I don't remember if we talked about Foxrun - I have been on the Yahoo group for years though I don't check it too often. I knew you were an owner when we met, but I don't remember if we talked about it - probably more talk about Maui than FXR - it was good to meet you and Rick.


----------



## Born2Travel (Apr 4, 2011)

Emmy, did you post about it?  If so, I missed it... 

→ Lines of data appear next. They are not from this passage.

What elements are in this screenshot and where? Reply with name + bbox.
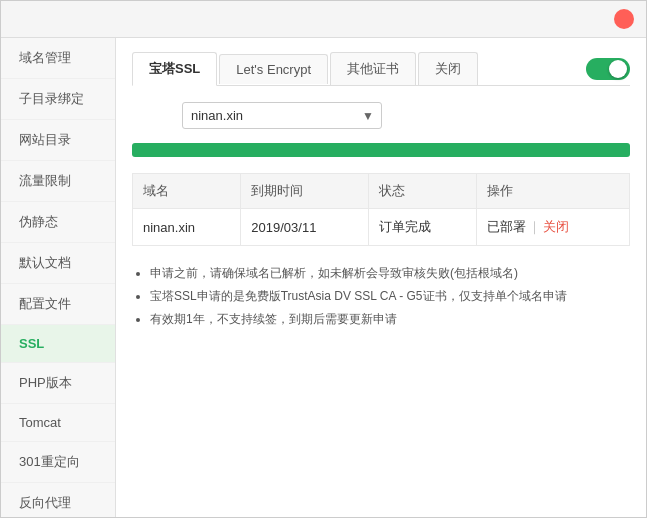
sidebar-item-SSL[interactable]: SSL xyxy=(1,325,115,363)
cell-status: 订单完成 xyxy=(368,209,476,246)
sidebar-item-网站目录[interactable]: 网站目录 xyxy=(1,120,115,161)
cert-table-head: 域名到期时间状态操作 xyxy=(133,174,630,209)
content-area: 域名管理子目录绑定网站目录流量限制伪静态默认文档配置文件SSLPHP版本Tomc… xyxy=(1,38,646,517)
tab-宝塔SSL[interactable]: 宝塔SSL xyxy=(132,52,217,86)
col-header-状态: 状态 xyxy=(368,174,476,209)
sidebar-item-反向代理[interactable]: 反向代理 xyxy=(1,483,115,517)
https-toggle-area xyxy=(580,58,630,80)
sidebar-item-流量限制[interactable]: 流量限制 xyxy=(1,161,115,202)
col-header-到期时间: 到期时间 xyxy=(241,174,369,209)
notes-list: 申请之前，请确保域名已解析，如未解析会导致审核失败(包括根域名)宝塔SSL申请的… xyxy=(132,262,630,330)
cell-domain: ninan.xin xyxy=(133,209,241,246)
cert-table-body: ninan.xin2019/03/11订单完成已部署｜关闭 xyxy=(133,209,630,246)
toggle-knob xyxy=(609,60,627,78)
sidebar-item-301重定向[interactable]: 301重定向 xyxy=(1,442,115,483)
sidebar-item-默认文档[interactable]: 默认文档 xyxy=(1,243,115,284)
sidebar-item-子目录绑定[interactable]: 子目录绑定 xyxy=(1,79,115,120)
domain-form-row: ninan.xin ▼ xyxy=(132,102,630,129)
title-bar xyxy=(1,1,646,38)
close-link[interactable]: 关闭 xyxy=(543,219,569,234)
sidebar-item-Tomcat[interactable]: Tomcat xyxy=(1,404,115,442)
sidebar: 域名管理子目录绑定网站目录流量限制伪静态默认文档配置文件SSLPHP版本Tomc… xyxy=(1,38,116,517)
col-header-操作: 操作 xyxy=(477,174,630,209)
note-item: 申请之前，请确保域名已解析，如未解析会导致审核失败(包括根域名) xyxy=(150,262,630,285)
sidebar-item-配置文件[interactable]: 配置文件 xyxy=(1,284,115,325)
tabs-bar: 宝塔SSLLet's Encrypt其他证书关闭 xyxy=(132,52,630,86)
note-item: 宝塔SSL申请的是免费版TrustAsia DV SSL CA - G5证书，仅… xyxy=(150,285,630,308)
sidebar-item-域名管理[interactable]: 域名管理 xyxy=(1,38,115,79)
deploy-link: 已部署 xyxy=(487,219,526,234)
sidebar-item-伪静态[interactable]: 伪静态 xyxy=(1,202,115,243)
cert-table-header-row: 域名到期时间状态操作 xyxy=(133,174,630,209)
tab-关闭[interactable]: 关闭 xyxy=(418,52,478,85)
apply-button[interactable] xyxy=(132,143,630,157)
tab-Let's Encrypt[interactable]: Let's Encrypt xyxy=(219,54,328,84)
cell-expire: 2019/03/11 xyxy=(241,209,369,246)
tab-其他证书[interactable]: 其他证书 xyxy=(330,52,416,85)
main-window: 域名管理子目录绑定网站目录流量限制伪静态默认文档配置文件SSLPHP版本Tomc… xyxy=(0,0,647,518)
separator: ｜ xyxy=(528,219,541,234)
domain-select[interactable]: ninan.xin xyxy=(182,102,382,129)
note-item: 有效期1年，不支持续签，到期后需要更新申请 xyxy=(150,308,630,331)
https-toggle-switch[interactable] xyxy=(586,58,630,80)
sidebar-item-PHP版本[interactable]: PHP版本 xyxy=(1,363,115,404)
col-header-域名: 域名 xyxy=(133,174,241,209)
cell-action: 已部署｜关闭 xyxy=(477,209,630,246)
close-button[interactable] xyxy=(614,9,634,29)
cert-table: 域名到期时间状态操作 ninan.xin2019/03/11订单完成已部署｜关闭 xyxy=(132,173,630,246)
domain-select-wrapper: ninan.xin ▼ xyxy=(182,102,382,129)
main-panel: 宝塔SSLLet's Encrypt其他证书关闭 ninan.xin ▼ xyxy=(116,38,646,517)
table-row: ninan.xin2019/03/11订单完成已部署｜关闭 xyxy=(133,209,630,246)
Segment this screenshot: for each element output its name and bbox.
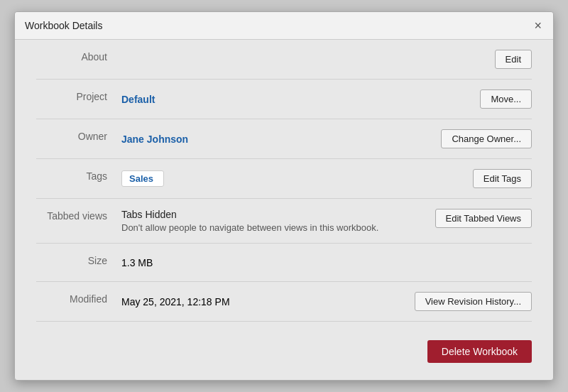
dialog-body: About Edit Project Default Move... Owner…	[15, 40, 553, 380]
owner-action: Change Owner...	[441, 129, 532, 148]
project-action: Move...	[480, 89, 532, 109]
tags-content: Sales	[121, 170, 473, 187]
project-row: Project Default Move...	[36, 80, 532, 119]
dialog-footer: Delete Workbook	[36, 322, 532, 363]
tags-action: Edit Tags	[473, 169, 532, 188]
tags-edit-button[interactable]: Edit Tags	[473, 169, 532, 188]
size-row: Size 1.3 MB	[36, 244, 532, 282]
modified-action: View Revision History...	[415, 292, 532, 311]
dialog-title: Workbook Details	[25, 20, 102, 31]
modified-value: May 25, 2021, 12:18 PM	[121, 296, 230, 307]
delete-workbook-button[interactable]: Delete Workbook	[427, 340, 532, 363]
about-edit-button[interactable]: Edit	[495, 50, 532, 69]
project-label: Project	[36, 89, 121, 102]
about-row: About Edit	[36, 40, 532, 80]
owner-change-button[interactable]: Change Owner...	[441, 129, 532, 148]
owner-content: Jane Johnson	[121, 134, 441, 145]
view-revision-history-button[interactable]: View Revision History...	[415, 292, 532, 311]
size-label: Size	[36, 254, 121, 266]
tabbed-views-description: Don't allow people to navigate between v…	[121, 222, 421, 233]
workbook-details-dialog: Workbook Details × About Edit Project De…	[14, 11, 554, 381]
tags-label: Tags	[36, 169, 121, 182]
tags-row: Tags Sales Edit Tags	[36, 159, 532, 199]
project-move-button[interactable]: Move...	[480, 89, 532, 109]
tag-item: Sales	[121, 170, 164, 187]
dialog-titlebar: Workbook Details ×	[15, 12, 553, 40]
close-button[interactable]: ×	[532, 19, 543, 32]
owner-row: Owner Jane Johnson Change Owner...	[36, 119, 532, 159]
size-content: 1.3 MB	[121, 257, 532, 268]
tabbed-views-status: Tabs Hidden	[121, 209, 421, 220]
tabbed-views-edit-button[interactable]: Edit Tabbed Views	[435, 209, 532, 228]
tabbed-views-row: Tabbed views Tabs Hidden Don't allow peo…	[36, 199, 532, 244]
about-label: About	[36, 50, 121, 62]
modified-content: May 25, 2021, 12:18 PM	[121, 296, 415, 307]
tabbed-views-content: Tabs Hidden Don't allow people to naviga…	[121, 209, 421, 233]
modified-label: Modified	[36, 292, 121, 305]
size-value: 1.3 MB	[121, 257, 153, 268]
tabbed-views-label: Tabbed views	[36, 209, 121, 222]
project-content: Default	[121, 94, 480, 105]
about-action: Edit	[495, 50, 532, 69]
project-value[interactable]: Default	[121, 94, 155, 105]
tabbed-views-action: Edit Tabbed Views	[435, 209, 532, 228]
owner-label: Owner	[36, 129, 121, 142]
modified-row: Modified May 25, 2021, 12:18 PM View Rev…	[36, 282, 532, 322]
owner-value[interactable]: Jane Johnson	[121, 134, 188, 145]
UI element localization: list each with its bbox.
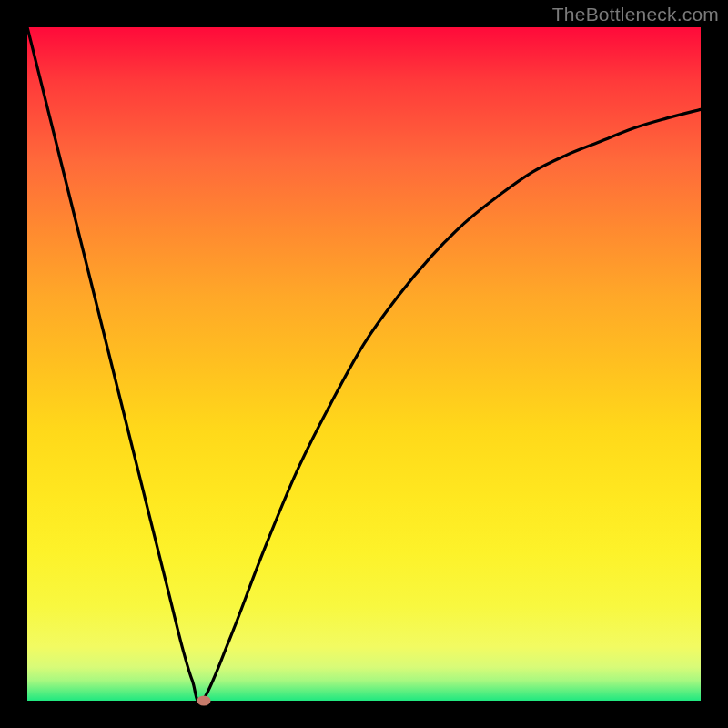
bottleneck-marker bbox=[197, 696, 210, 706]
curve-svg bbox=[27, 27, 701, 701]
plot-area bbox=[27, 27, 701, 701]
watermark-text: TheBottleneck.com bbox=[552, 4, 719, 25]
bottleneck-curve bbox=[27, 27, 701, 701]
chart-frame: TheBottleneck.com bbox=[0, 0, 728, 728]
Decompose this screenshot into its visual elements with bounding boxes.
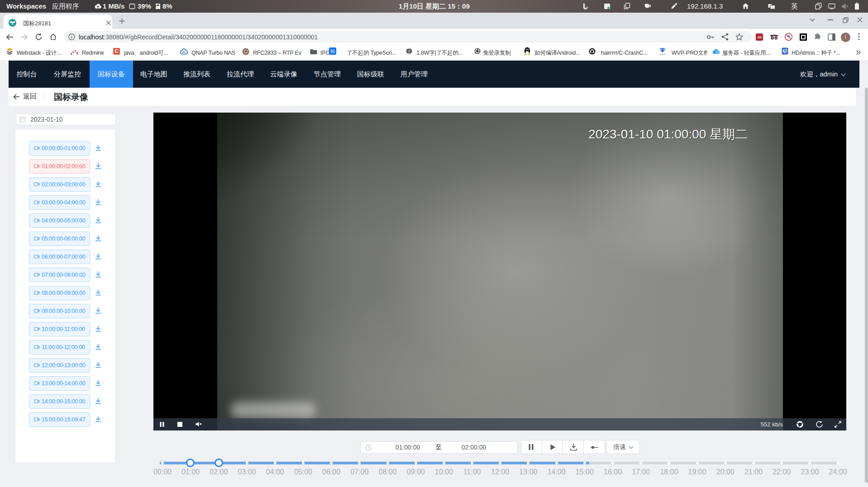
svg-text:WVP PRO: WVP PRO — [659, 54, 666, 56]
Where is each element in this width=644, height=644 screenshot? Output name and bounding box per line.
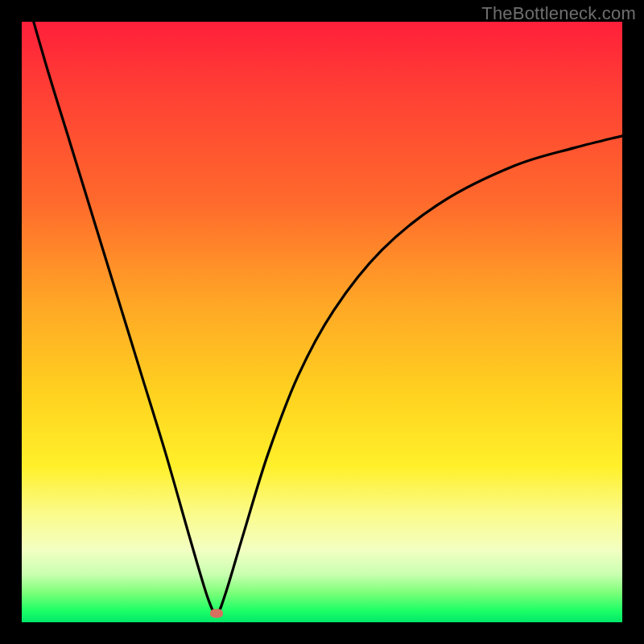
plot-area bbox=[22, 22, 622, 622]
bottleneck-curve bbox=[22, 22, 622, 622]
watermark-text: TheBottleneck.com bbox=[481, 3, 636, 24]
minimum-marker bbox=[210, 609, 223, 617]
chart-frame: TheBottleneck.com bbox=[0, 0, 644, 644]
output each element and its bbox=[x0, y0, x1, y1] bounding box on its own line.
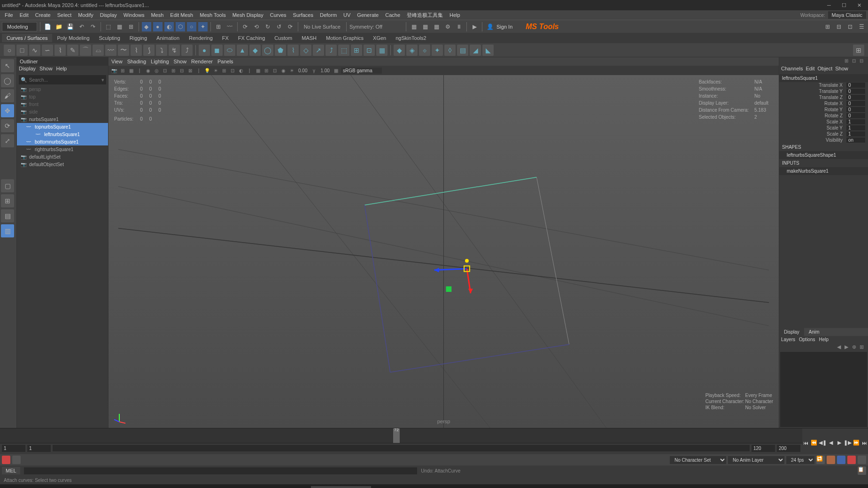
mask-icon[interactable]: ● bbox=[153, 22, 163, 31]
shelf-tab[interactable]: FX bbox=[217, 34, 233, 42]
surface-icon[interactable]: ◊ bbox=[444, 45, 456, 56]
menu-create[interactable]: Create bbox=[32, 11, 54, 19]
menu-curves[interactable]: Curves bbox=[267, 11, 289, 19]
surface-icon[interactable]: ⌇ bbox=[287, 45, 299, 56]
outliner-item[interactable]: 📷defaultObjectSet bbox=[17, 160, 108, 168]
mask-icon[interactable]: ⬡ bbox=[176, 22, 185, 31]
surface-icon[interactable]: ⊡ bbox=[364, 45, 375, 56]
attribute-value[interactable]: 1 bbox=[846, 125, 865, 130]
vp-tool-icon[interactable]: | bbox=[195, 67, 202, 74]
nurbs-square-icon[interactable]: □ bbox=[16, 45, 28, 56]
signin-button[interactable]: Sign In bbox=[496, 24, 512, 30]
selected-object-name[interactable]: leftnurbsSquare1 bbox=[779, 74, 868, 82]
play-icon[interactable]: ▶ bbox=[470, 22, 479, 31]
vp-tool-icon[interactable]: ⊡ bbox=[161, 67, 169, 74]
vp-tool-icon[interactable]: ⊟ bbox=[178, 67, 186, 74]
menu-mesh-display[interactable]: Mesh Display bbox=[230, 11, 266, 19]
menu-generate[interactable]: Generate bbox=[354, 11, 381, 19]
outliner-item[interactable]: 〰leftnurbsSquare1 bbox=[17, 130, 108, 138]
attribute-value[interactable]: on bbox=[846, 137, 865, 143]
module-selector[interactable]: Modeling bbox=[2, 22, 37, 31]
dropdown-icon[interactable]: ▾ bbox=[101, 77, 104, 83]
workspace-selector[interactable]: Maya Classic bbox=[828, 11, 866, 19]
viewport-menu-item[interactable]: Lighting bbox=[151, 59, 169, 64]
pencil-icon[interactable]: ✎ bbox=[67, 45, 78, 56]
curve-tool-icon[interactable]: ↯ bbox=[169, 45, 180, 56]
vp-camera-icon[interactable]: 📷 bbox=[110, 67, 118, 74]
menu-help[interactable]: Help bbox=[447, 11, 463, 19]
vp-tool-icon[interactable]: ▦ bbox=[127, 67, 135, 74]
attribute-value[interactable]: 1 bbox=[846, 119, 865, 124]
taskbar-item[interactable] bbox=[113, 486, 130, 488]
input-name[interactable]: makeNurbsSquare1 bbox=[779, 167, 868, 175]
save-scene-icon[interactable]: 💾 bbox=[66, 22, 75, 31]
arc-icon[interactable]: ⌓ bbox=[93, 45, 104, 56]
channel-menu-item[interactable]: Channels bbox=[781, 66, 803, 74]
taskbar-item[interactable]: 快捷截图面 bbox=[35, 486, 79, 488]
menu-display[interactable]: Display bbox=[97, 11, 120, 19]
vp-tool-icon[interactable]: ▦ bbox=[333, 67, 340, 74]
loop-icon[interactable]: 🔁 bbox=[816, 456, 825, 464]
menu-file[interactable]: File bbox=[2, 11, 16, 19]
shelf-tab[interactable]: Animation bbox=[152, 34, 184, 42]
vp-tool-icon[interactable]: ☀ bbox=[212, 67, 219, 74]
channel-icon[interactable]: ⊡ bbox=[852, 58, 859, 65]
curve-tool-icon[interactable]: ⌇ bbox=[131, 45, 142, 56]
bezier-icon[interactable]: ⌇ bbox=[54, 45, 66, 56]
history-icon[interactable]: ↻ bbox=[263, 22, 272, 31]
ep-curve-icon[interactable]: ∿ bbox=[29, 45, 40, 56]
cone-icon[interactable]: ▲ bbox=[237, 45, 248, 56]
sound-icon[interactable] bbox=[827, 456, 835, 464]
script-editor-icon[interactable]: 📋 bbox=[858, 466, 866, 475]
surface-icon[interactable]: ◣ bbox=[482, 45, 494, 56]
attribute-label[interactable]: Translate Y bbox=[782, 89, 846, 94]
layout-icon[interactable]: ⊟ bbox=[834, 22, 844, 31]
vp-tool-icon[interactable]: ◐ bbox=[237, 67, 245, 74]
shape-name[interactable]: leftnurbsSquareShape1 bbox=[779, 151, 868, 159]
layer-icon[interactable]: ◀ bbox=[837, 344, 844, 350]
outliner-menu-item[interactable]: Show bbox=[39, 66, 53, 74]
vp-tool-icon[interactable]: γ bbox=[310, 67, 318, 74]
gamma-value[interactable]: 1.00 bbox=[318, 68, 331, 73]
history-icon[interactable]: ⟳ bbox=[286, 22, 295, 31]
attribute-label[interactable]: Scale Z bbox=[782, 131, 846, 137]
torus-icon[interactable]: ◯ bbox=[262, 45, 273, 56]
step-back-icon[interactable]: ⏪ bbox=[810, 439, 817, 447]
viewport-menu-item[interactable]: Renderer bbox=[191, 59, 213, 64]
play-back-icon[interactable]: ◀ bbox=[828, 439, 835, 447]
vp-tool-icon[interactable]: ⊞ bbox=[263, 67, 270, 74]
layer-menu-item[interactable]: Help bbox=[819, 337, 829, 342]
outliner-item[interactable]: 〰topnurbsSquare1 bbox=[17, 123, 108, 130]
vp-tool-icon[interactable]: ⊞ bbox=[119, 67, 126, 74]
vp-tool-icon[interactable]: ◉ bbox=[279, 67, 287, 74]
range-end-input[interactable] bbox=[752, 445, 775, 452]
select-hierarchy-icon[interactable]: ⬚ bbox=[104, 22, 113, 31]
prev-key-icon[interactable]: ◀❚ bbox=[819, 439, 827, 447]
surface-icon[interactable]: ⟐ bbox=[419, 45, 430, 56]
viewport-menu-item[interactable]: Show bbox=[174, 59, 187, 64]
menu-mesh-tools[interactable]: Mesh Tools bbox=[197, 11, 228, 19]
snap-curve-icon[interactable]: 〰 bbox=[225, 22, 234, 31]
outliner-item[interactable]: 📷defaultLightSet bbox=[17, 153, 108, 160]
go-start-icon[interactable]: ⏮ bbox=[802, 439, 809, 447]
taskbar-item[interactable] bbox=[79, 486, 96, 488]
tab-display[interactable]: Display bbox=[779, 328, 804, 336]
command-input[interactable] bbox=[24, 467, 418, 474]
move-tool-icon[interactable]: ✥ bbox=[1, 104, 14, 117]
vp-tool-icon[interactable]: ⊞ bbox=[220, 67, 228, 74]
vp-tool-icon[interactable]: ▦ bbox=[254, 67, 262, 74]
curve-tool-icon[interactable]: ⤴ bbox=[181, 45, 193, 56]
open-scene-icon[interactable]: 📁 bbox=[54, 22, 64, 31]
vp-tool-icon[interactable]: ⊡ bbox=[229, 67, 236, 74]
menu-edit-mesh[interactable]: Edit Mesh bbox=[167, 11, 196, 19]
viewport-menu-item[interactable]: Shading bbox=[127, 59, 146, 64]
vp-tool-icon[interactable]: ⊡ bbox=[271, 67, 279, 74]
go-end-icon[interactable]: ⏭ bbox=[861, 439, 868, 447]
attribute-label[interactable]: Translate Z bbox=[782, 95, 846, 100]
maximize-button[interactable]: ☐ bbox=[837, 1, 851, 9]
layer-list[interactable] bbox=[780, 352, 867, 427]
attribute-label[interactable]: Rotate Z bbox=[782, 113, 846, 118]
shelf-tab[interactable]: Curves / Surfaces bbox=[2, 34, 52, 42]
surface-icon[interactable]: ⊞ bbox=[351, 45, 362, 56]
shelf-tab[interactable]: Motion Graphics bbox=[321, 34, 368, 42]
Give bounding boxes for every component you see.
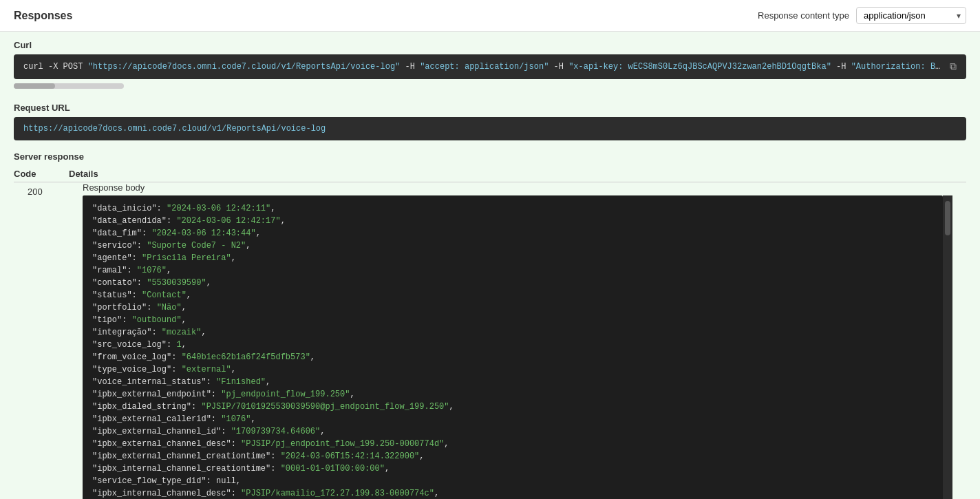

We have something very special planned for tomorrow and will write about it later.


----------



## Cathyb (Apr 5, 2011)

*Emmy*



iconnections said:


> It is years ago that we have seen this Island so lush and green when we were landing. It really looks beautiful but the weather is all over the place. It is very cold and windy one moment and then it is hot. We have never used A/C before but we have during this trip in the afternoon when the sun comes in the living room but that is because both of us are sick and have the flu. We really feel miserable.
> 
> My husband started at home and then three days on Waikiki Beach and I got it here on Maui and we haven't been anywhere so the car wasn't driven for at least three or four days and the battery was dead. This was a brand new car with very few miles and drove like a dream. It was a little Mazda. The tow truck told us that the overhead light was left on.  We never drove it at night because we arrived in the afternoon and we drove a few miles the next morning to go for breakfast and grocery shopping. They brought another car as they were afraid that the new car had a faulty battery or something electrical. I hope that we will have no more car problems after this and that we will do some sightseeing after-all.
> 
> ...



So glad to see you are still traveling to Hawaii!!  We just returned from Sandals Antigua (great); Tobago (beautiful but very poor); and Barbados (loved it).  We are getting TOO old to do multi-island island trips I am finding out!  Always worried about losing the passports, plane tickets, etc.  We also found in Tobago that our ATM card would not work and American Airlines had that bad Miami fire which cancelled lots of flights.  Got many more grey hairs this past trip.   Enjoy your multi-weeks.  Our Whaler is going thru a facelift and has elevators going up and down with workers on them.  Cathy


----------



## GregT (Apr 5, 2011)

Cathyb said:


> We just returned from Sandals Antigua (great); Tobago (beautiful but very poor); and Barbados (loved it).



Cathy, 

Sounds like a wonderful trip (but busy!).  Sandals Antigua was where my lovely wife and I went for our honeymoon, was your visit part of a timeshare program?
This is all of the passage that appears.